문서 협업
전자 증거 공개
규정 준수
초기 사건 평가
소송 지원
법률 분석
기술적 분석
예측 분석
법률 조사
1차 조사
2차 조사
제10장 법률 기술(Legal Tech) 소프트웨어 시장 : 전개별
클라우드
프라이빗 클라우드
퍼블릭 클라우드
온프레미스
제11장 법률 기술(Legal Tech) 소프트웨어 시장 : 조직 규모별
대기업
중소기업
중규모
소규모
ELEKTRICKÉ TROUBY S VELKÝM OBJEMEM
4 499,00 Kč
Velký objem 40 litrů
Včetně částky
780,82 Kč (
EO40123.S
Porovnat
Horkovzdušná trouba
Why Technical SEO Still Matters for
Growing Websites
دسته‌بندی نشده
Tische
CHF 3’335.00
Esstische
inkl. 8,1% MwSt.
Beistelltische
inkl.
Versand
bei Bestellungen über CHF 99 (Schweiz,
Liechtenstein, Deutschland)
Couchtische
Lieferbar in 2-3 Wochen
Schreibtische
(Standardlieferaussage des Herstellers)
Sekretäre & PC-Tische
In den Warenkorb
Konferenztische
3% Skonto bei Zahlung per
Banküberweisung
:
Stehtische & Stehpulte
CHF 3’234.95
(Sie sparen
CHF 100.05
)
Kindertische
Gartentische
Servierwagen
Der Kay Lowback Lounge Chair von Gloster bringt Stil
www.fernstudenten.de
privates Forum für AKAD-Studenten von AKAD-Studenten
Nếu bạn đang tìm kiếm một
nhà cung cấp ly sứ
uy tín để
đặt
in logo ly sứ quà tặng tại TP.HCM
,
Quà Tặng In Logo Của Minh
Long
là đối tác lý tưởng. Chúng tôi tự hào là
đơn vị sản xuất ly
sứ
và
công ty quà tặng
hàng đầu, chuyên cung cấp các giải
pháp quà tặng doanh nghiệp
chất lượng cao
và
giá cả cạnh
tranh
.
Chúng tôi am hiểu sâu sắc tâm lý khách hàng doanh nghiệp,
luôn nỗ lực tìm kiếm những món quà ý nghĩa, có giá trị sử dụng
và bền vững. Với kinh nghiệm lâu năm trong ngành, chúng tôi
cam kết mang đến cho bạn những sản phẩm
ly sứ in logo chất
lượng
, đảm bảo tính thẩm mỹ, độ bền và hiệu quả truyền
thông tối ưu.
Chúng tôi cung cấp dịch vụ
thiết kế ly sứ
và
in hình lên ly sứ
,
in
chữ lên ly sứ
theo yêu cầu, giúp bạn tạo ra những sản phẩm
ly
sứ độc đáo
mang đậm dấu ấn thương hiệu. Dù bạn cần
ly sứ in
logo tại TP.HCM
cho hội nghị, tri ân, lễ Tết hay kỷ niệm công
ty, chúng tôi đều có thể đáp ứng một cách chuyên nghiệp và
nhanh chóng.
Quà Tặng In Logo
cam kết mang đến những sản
--- --- ---
What you should do → Every record needs to be written out again, exactly as it was given.

Finished task →
문서 협업
전자 증거 공개
규정 준수
초기 사건 평가
소송 지원
법률 분석
기술적 분석
예측 분석
법률 조사
1차 조사
2차 조사
제10장 법률 기술(Legal Tech) 소프트웨어 시장 : 전개별
클라우드
프라이빗 클라우드
퍼블릭 클라우드
온프레미스
제11장 법률 기술(Legal Tech) 소프트웨어 시장 : 조직 규모별
대기업
중소기업
중규모
소규모
ELEKTRICKÉ TROUBY S VELKÝM OBJEMEM
4 499,00 Kč
Velký objem 40 litrů
Včetně částky
780,82 Kč (
EO40123.S
Porovnat
Horkovzdušná trouba
Why Technical SEO Still Matters for
Growing Websites
دسته‌بندی نشده
Tische
CHF 3’335.00
Esstische
inkl. 8,1% MwSt.
Beistelltische
inkl.
Versand
bei Bestellungen über CHF 99 (Schweiz,
Liechtenstein, Deutschland)
Couchtische
Lieferbar in 2-3 Wochen
Schreibtische
(Standardlieferaussage des Herstellers)
Sekretäre & PC-Tische
In den Warenkorb
Konferenztische
3% Skonto bei Zahlung per
Banküberweisung
:
Stehtische & Stehpulte
CHF 3’234.95
(Sie sparen
CHF 100.05
)
Kindertische
Gartentische
Servierwagen
Der Kay Lowback Lounge Chair von Gloster bringt Stil
www.fernstudenten.de
privates Forum für AKAD-Studenten von AKAD-Studenten
Nếu bạn đang tìm kiếm một
nhà cung cấp ly sứ
uy tín để
đặt
in logo ly sứ quà tặng tại TP.HCM
,
Quà Tặng In Logo Của Minh
Long
là đối tác lý tưởng. Chúng tôi tự hào là
đơn vị sản xuất ly
sứ
và
công ty quà tặng
hàng đầu, chuyên cung cấp các giải
pháp quà tặng doanh nghiệp
chất lượng cao
và
giá cả cạnh
tranh
.
Chúng tôi am hiểu sâu sắc tâm lý khách hàng doanh nghiệp,
luôn nỗ lực tìm kiếm những món quà ý nghĩa, có giá trị sử dụng
và bền vững. Với kinh nghiệm lâu năm trong ngành, chúng tôi
cam kết mang đến cho bạn những sản phẩm
ly sứ in logo chất
lượng
, đảm bảo tính thẩm mỹ, độ bền và hiệu quả truyền
thông tối ưu.
Chúng tôi cung cấp dịch vụ
thiết kế ly sứ
và
in hình lên ly sứ
,
in
chữ lên ly sứ
theo yêu cầu, giúp bạn tạo ra những sản phẩm
ly
sứ độc đáo
mang đậm dấu ấn thương hiệu. Dù bạn cần
ly sứ in
logo tại TP.HCM
cho hội nghị, tri ân, lễ Tết hay kỷ niệm công
ty, chúng tôi đều có thể đáp ứng một cách chuyên nghiệp và
nhanh chóng.
Quà Tặng In Logo
cam kết mang đến những sản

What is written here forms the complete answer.